The company also highlighted that replacement volumes form 40% of the domestic tractor
demand and 50% of the incremental tractor sold are being used in the haulage segment. West
and South states have grown at a significant pace while East and North Indian states have seen
modest improvement in tractor volumes. Gujarat (+74% yoy), Rajasthan (+43% yoy) and
Maharashtra (+30% yoy) are the Top 3 best performing markets in the Apr-Oct 2011 period.
We maintain our BUY rating on the stock
We maintain our BUY rating on the stock as we believe volume growth is likely to remain strong
despite challenging macro outlook. We have revised our target price marginally to Rs840 (from
Rs845 earlier) based on the sum-of-the-parts valuation methodology to factor in lower value of
subsidiaries. We value the standalone business at Rs646/share (at 14X FY2013E parent earnings
less dividend from subsidiaries) and subsidiaries at Rs193/share.


Management meeting update
We met Mr. Pawan Goenka to discuss developments in the tractor industry. Key issues
discussed during the meeting were as follows:
􀁠 The management commented that concerns of slowdown in tractor volume growth are
overplayed, in their view. The company indicated that they have not seen any reason to
change their volume growth guidance of 17-18% yoy in FY2012E and 10-12% yoy in
FY2013E for the tractor industry.
􀁠 Tractor lending remains robust and they have not seen any slowdown. NBFCs and private
banks’ share in lending in tractor segment is expected to go up which is likely to result in
better collections from tractors. For Mahindra, NBFCs/private banks form 50% of total
tractor lending, 20% of tractor volumes are purchased on cash while PSU banks form
only 30% of tractor volumes.
􀁠 Most of the major tractor manufacturers are operating at >90% capacity utilization and
most of the players are planning to increase capacities by 50%. The company believes
manufacturers will increase capacities in phases and pricing discipline in the industry is
unlikely to get impacted despite decline in capacity utilization levels.

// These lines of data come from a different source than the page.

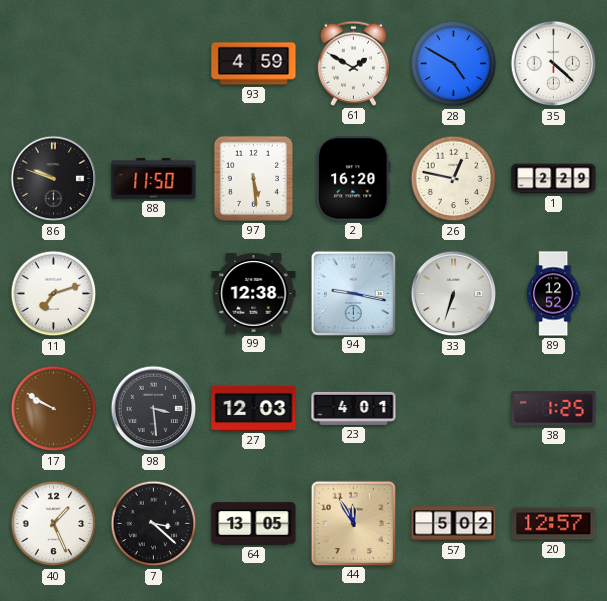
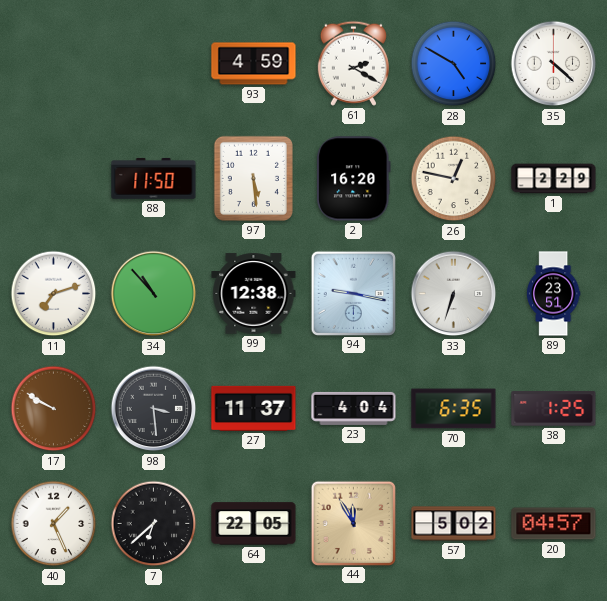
61: 1:50 -> 2:20
86: 9:48 -> none
34: none -> 10:53
89: 12:52 -> 23:51
27: 12:03 -> 11:37
23: 4:01 -> 4:04
70: none -> 6:35
7: 3:22 -> 6:38
64: 13:05 -> 22:05
20: 12:57 -> 04:57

􀁠 The management also allayed concerns of decline in farmer incomes due to lower
realization of crops and lower rental income of tractors. The company indicated there is
no empirical data to suggest that this is a pan-India trend and could be happening in
certain pockets of the country.
􀁠 The company indicated 50% of incremental sales of tractors are being used for haulage
purposes but it is difficult to classify tractor use into two distinctive purposes—agricultural
and haulage.
􀁠 40% of annual demand of tractors comes from replacement demand which is still
increasing at a steady rate, according to the company.

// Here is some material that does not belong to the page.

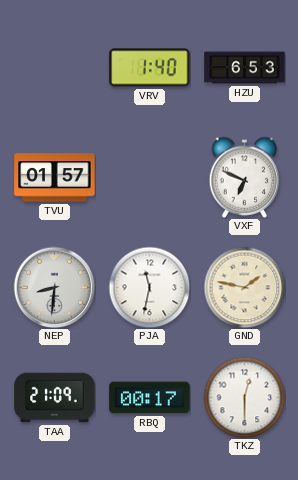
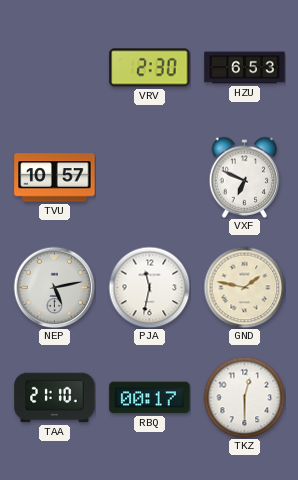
VRV: 1:40 -> 2:30
TVU: 01:57 -> 10:57
NEP: 8:31 -> 5:13
TAA: 21:09 -> 21:10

􀁠 Product mix is shifting towards higher horsepower segment and the company believes
over the next 4-5 years, 41-50 HP segment will overtake the 31-40 HP segment.

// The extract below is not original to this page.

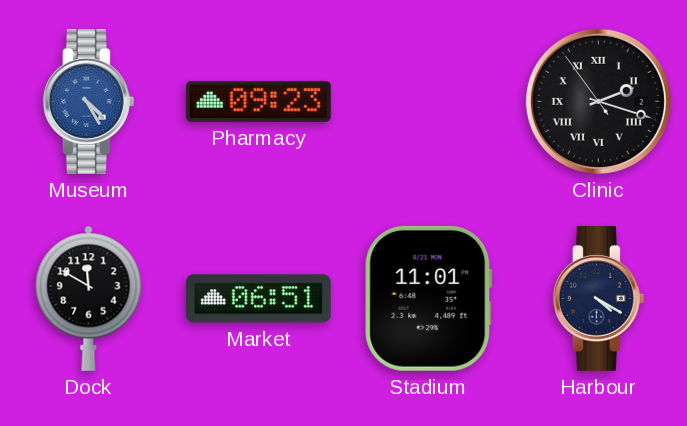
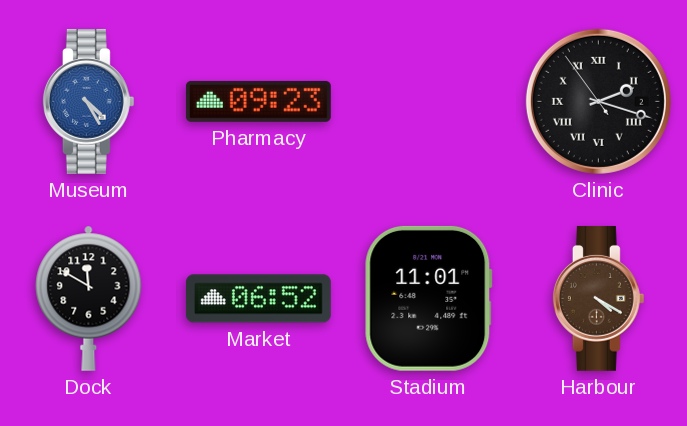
Market: 06:51 -> 06:52
Harbour dial: navy -> brown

􀁠 West and South states have grown at a significant pace while East and North Indian
states have seen modest improvement in tractor volumes. Gujarat (+74% yoy), Rajasthan
(+43% yoy) and Maharashtra (+30% yoy) are the Top 3 best performing markets in the
Apr-Oct 2011 period.


We maintain our BUY rating on the stock
We maintain our BUY rating on the stock as we believe volume growth is likely to remain
strong despite challenging macro outlook. We have revised our target price marginally to
Rs840 (from Rs845 earlier) based on the sum-of-the-parts valuation methodology to factor
in lower value of subsidiaries. We value the standalone business at Rs646/share (at 14X
FY2013E parent earnings less dividend from subsidiaries) and subsidiaries at Rs193/share.